La violencia cultural ronda todos los espacios de la sociedad, principalmente porque históricamente se ha impuesto un modelo cultural por encima de los demás. Por ejemplo, las prácticas de las comunidades indígenas y afrocolombianas son tachadas de salvajes, incultas e incivilizadas (y un largo etcétera de adjetivos despectivos y violentos), por lo que nuestra sociedad trata a cada momento de “educarlas”, sin comprender que estas formas culturales son válidas, legítimas y que tienen historia.

Ahora bien, no se trata de afirmar que la sociedad colombiana respeta la diversidad por el simple hecho de invitarlos a que salgan disfrazados a eventos públicos, porque de entrada esto pretende exotizarlos y volverlos un objeto para ser mostrado. La verdadera inclusión de las comunidades étnicamente diferenciadas se logra cuando reconozcamos que tenemos tres herencias dentro de nuestra identidad nacional: una indígena, una africana y una europea. En todos los centros educativos se deben ensañar otras tradiciones culturales y no avergonzarnos de lo propio. Insto a los profesores y profesoras a que tengan dentro de sus cursos textos escritos por afrocolombianos, indígenas y ROM.

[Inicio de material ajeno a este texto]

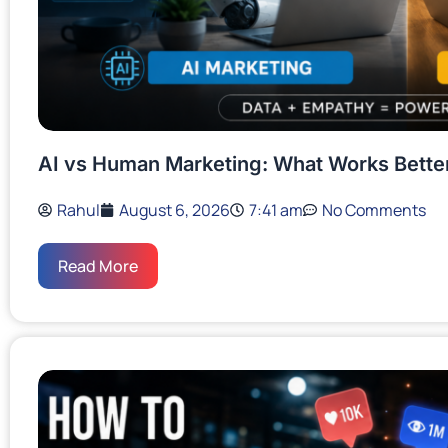
AI vs Human Marketing: What Works Bette
Rahul
August 6, 2026
7:41 am
No Comments
Read More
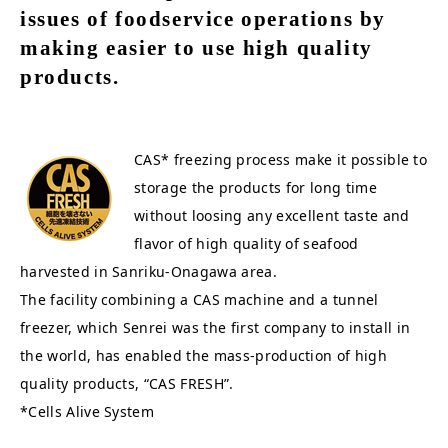
issues of foodservice operations by
making easier to use high quality
products.
CAS* freezing process make it possible to
storage the products for long time
without loosing any excellent taste and
flavor of high quality of seafood
harvested in Sanriku-Onagawa area.
The facility combining a CAS machine and a tunnel
freezer, which Senrei was the first company to install in
the world, has enabled the mass-production of high
quality products, “CAS FRESH”.
*Cells Alive System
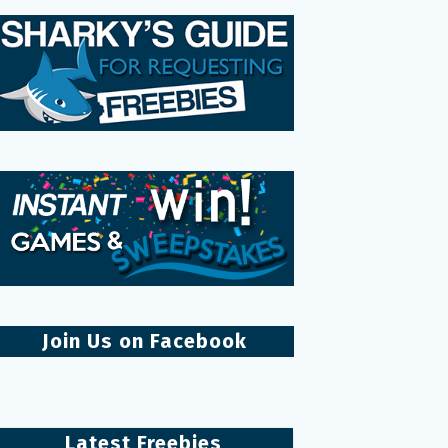
Join Us on Facebook
Latest Freebies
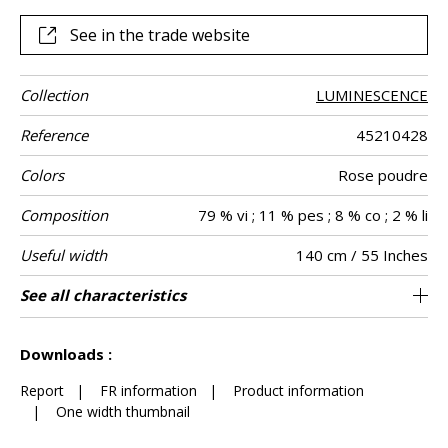
combination of techniques and materials, each elment
contribution to the creation of a unique fabric.
See in the trade website
Collection
LUMINESCENCE
Reference
45210428
Colors
Rose poudre
Composition
79 % vi ; 11 % pes ; 8 % co ; 2 % li
Useful width
140 cm / 55 Inches
Match
Martindale
Martindale
Wyzenbeek
Pattern
Weight in g/m²
Performance
Care
Country of
Horizontal
Vertical repeat
See all characteristics
Medium duty upholstery : Between 20 000
18 cm / 7 Inches
20 cm / 8 Inches
Non-railroaded
Straight match
aw - 0.15
Belgium
30000
35000
818
Use
use
direction
Accoustique
origin
repeat
and 40 000 cycles (Martindale) and between
See less characteristics
15,000 and 30,000 double rubs (Wyzenbeek)
Downloads :
Report
|
FR information
|
Product information
|
One width thumbnail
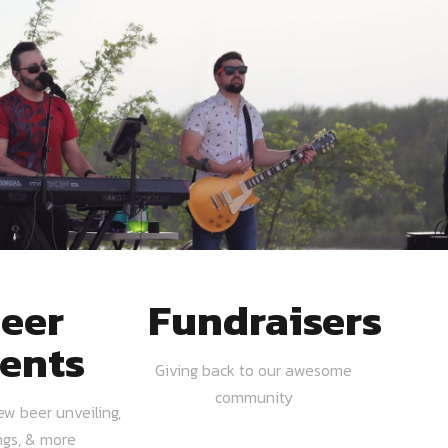
eer
Fundraisers
ents
Giving back to our awesome
community
ew beer unveiling,
ngs, & more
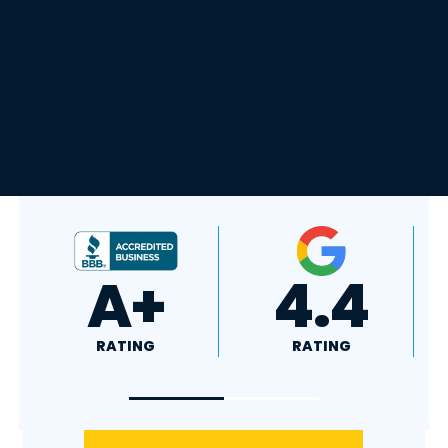
4.8
5.0
RATING
RATING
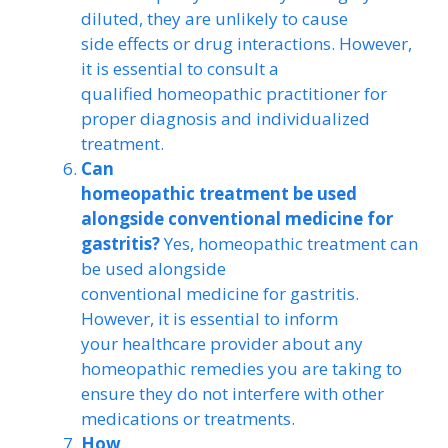
diluted, they are unlikely to cause
side effects or drug interactions. However,
it is essential to consult a
qualified homeopathic practitioner for
proper diagnosis and individualized
treatment.
Can
homeopathic treatment be used
alongside conventional medicine for
gastritis?
Yes, homeopathic treatment can
be used alongside
conventional medicine for gastritis.
However, it is essential to inform
your healthcare provider about any
homeopathic remedies you are taking to
ensure they do not interfere with other
medications or treatments.
How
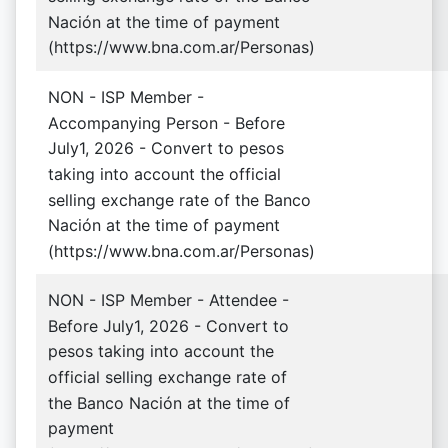
Nación at the time of payment
(https://www.bna.com.ar/Personas)
NON - ISP Member -
Accompanying Person - Before
July1, 2026 - Convert to pesos
taking into account the official
selling exchange rate of the Banco
Nación at the time of payment
(https://www.bna.com.ar/Personas)
NON - ISP Member - Attendee -
Before July1, 2026 - Convert to
pesos taking into account the
official selling exchange rate of
the Banco Nación at the time of
payment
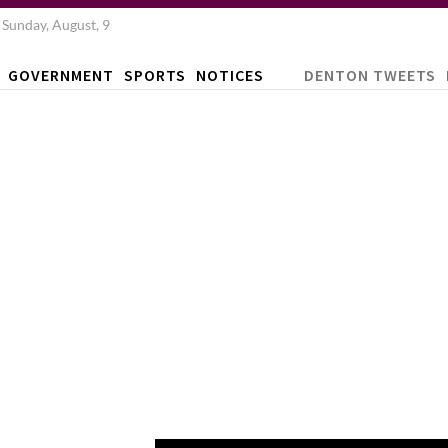
Sunday, August, 9
GOVERNMENT
SPORTS
NOTICES
DENTON TWEETS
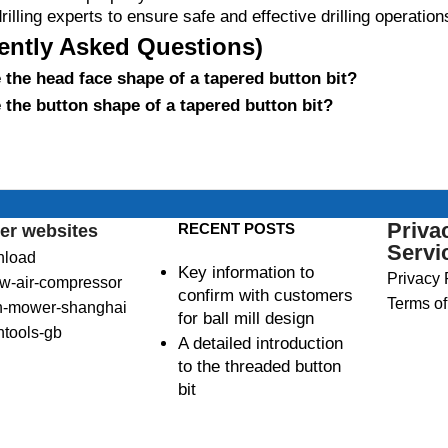
rilling experts to ensure safe and effective drilling operation
ently Asked Questions)
the head face shape of a tapered button bit?
the button shape of a tapered button bit?
Priva
RECENT POSTS
er websites
Servi
nload
Key information to
Privacy 
w-air-compressor
confirm with customers
Terms of
n-mower-shanghai
for ball mill design
ntools-gb
A detailed introduction
to the threaded button
bit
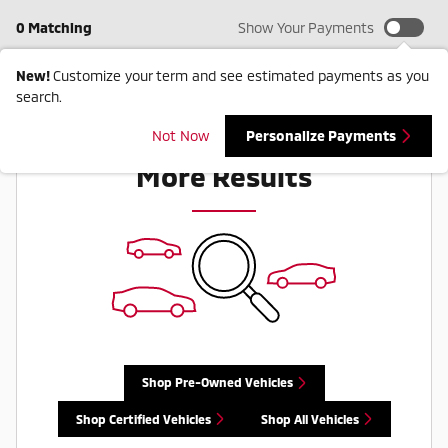
0 Matching
Show Your Payments
New!
Customize your term and see estimated payments as you
search.
Check Back Soon for
Not Now
Personalize Payments
More Results
Shop Pre-Owned Vehicles
Shop Certified Vehicles
Shop All Vehicles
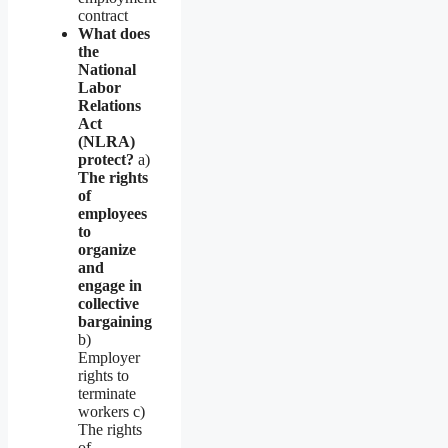
contract
What does
the
National
Labor
Relations
Act
(NLRA)
protect?
a)
The rights
of
employees
to
organize
and
engage in
collective
bargaining
b)
Employer
rights to
terminate
workers c)
The rights
of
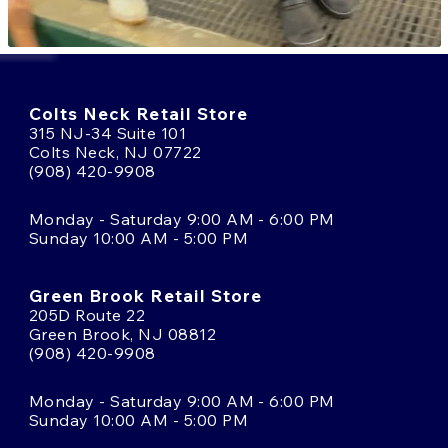
Colts Neck Retail Store
315 NJ-34 Suite 101
Colts Neck, NJ 07722
(908) 420-9908
Monday - Saturday 9:00 AM - 6:00 PM
Sunday 10:00 AM - 5:00 PM
Green Brook Retail Store
205D Route 22
Green Brook, NJ 08812
(908) 420-9908
Monday - Saturday 9:00 AM - 6:00 PM
Sunday 10:00 AM - 5:00 PM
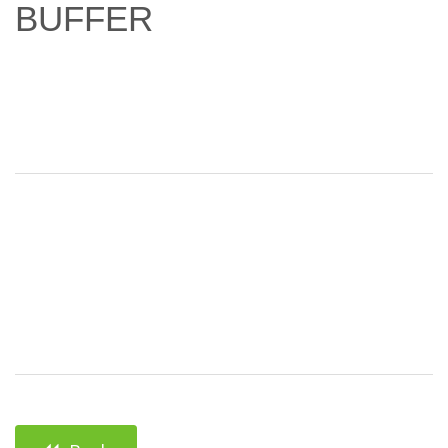
BUFFER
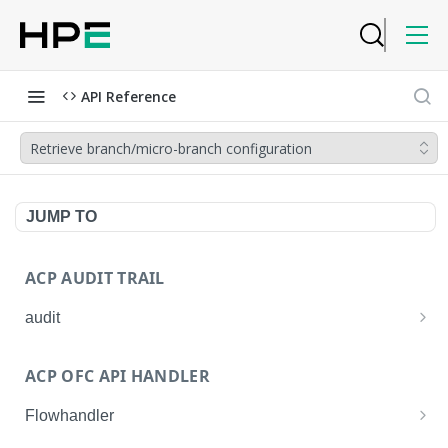
API Reference
Retrieve branch/micro-branch configuration
JUMP TO
ACP AUDIT TRAIL
audit
Get all audit logs
GET
ACP OFC API HANDLER
Get details of an audit log
GET
Flowhandler
Enable/Disable the Syslog App.
POST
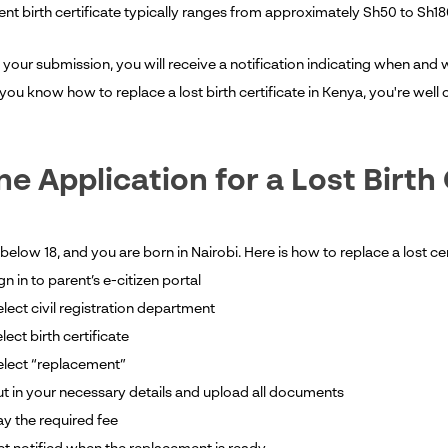
nt birth certificate typically ranges from approximately Sh50 to Sh18
 your submission, you will receive a notification indicating when and 
you know how to replace a lost birth certificate in Kenya, you're wel
ne Application for a Lost Birth 
 below 18, and you are born in Nairobi. Here is how to replace a lost cer
gn in to parent’s e-citizen portal
lect civil registration department
elect birth certificate
elect “replacement”
t in your necessary details and upload all documents
y the required fee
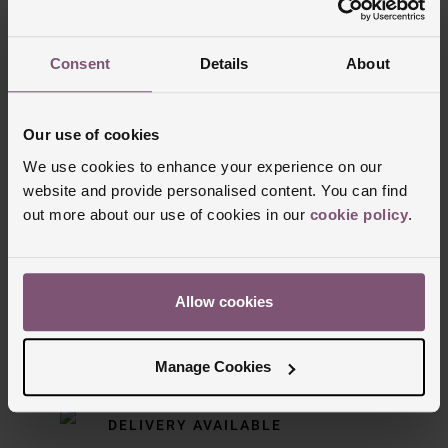
Trustpilot
Consent
Details
About
Our use of cookies
We use cookies to enhance your experience on our
website and provide personalised content. You can find
out more about our use of cookies in our
cookie policy
.
Delivery Information
Allow cookies
FREE NEXT DAY DELIVERY ON ORDERS
OVER £150
Manage Cookies
NOMINATED DAY AND WEEKEND
DELIVERY AVAILABLE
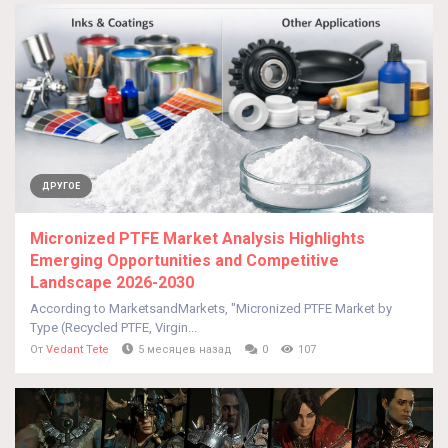
ДРУГОЕ
Micronized PTFE Market Analysis Highlights
Emerging Opportunities and Competitive
Landscape 2026-2030
According to MarketsandMarkets, "Micronized PTFE Market by
Type (Recycled PTFE, Virgin...
От
Vedant Tete
5 месяцев назад
0
107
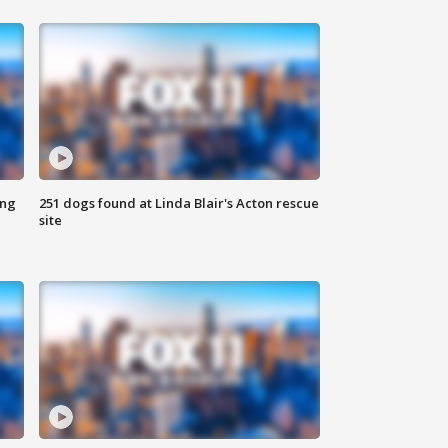
ing
251 dogs found at Linda Blair's Acton rescue
site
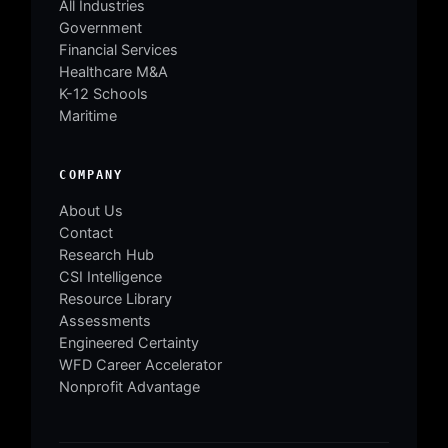
All Industries
Government
Financial Services
Healthcare M&A
K-12 Schools
Maritime
COMPANY
About Us
Contact
Research Hub
CSI Intelligence
Resource Library
Assessments
Engineered Certainty
WFD Career Accelerator
Nonprofit Advantage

Finalmente es importante que no neguemos nuestras raíces, de lo contrario caeríamos en lo que el maestro Fernando González en 1936 definió como complejo de hijo de puta: “Nos avergonzamos del indio y del negro; el suramericano tiene vergüenza de sus padres, de sus instintos. De ahí que todo lo tengamos torcido, como bregando por ocultarse, y que aparentemos las maneras europeas […] Hijo de puta es aquél que se avergüenza de lo suyo. Por aquí me han llamado grosero porque uso esta palabra, pero la causa está en que mis compatriotas son como el rey negro que se enojó porque no lo habían pintado blanco”.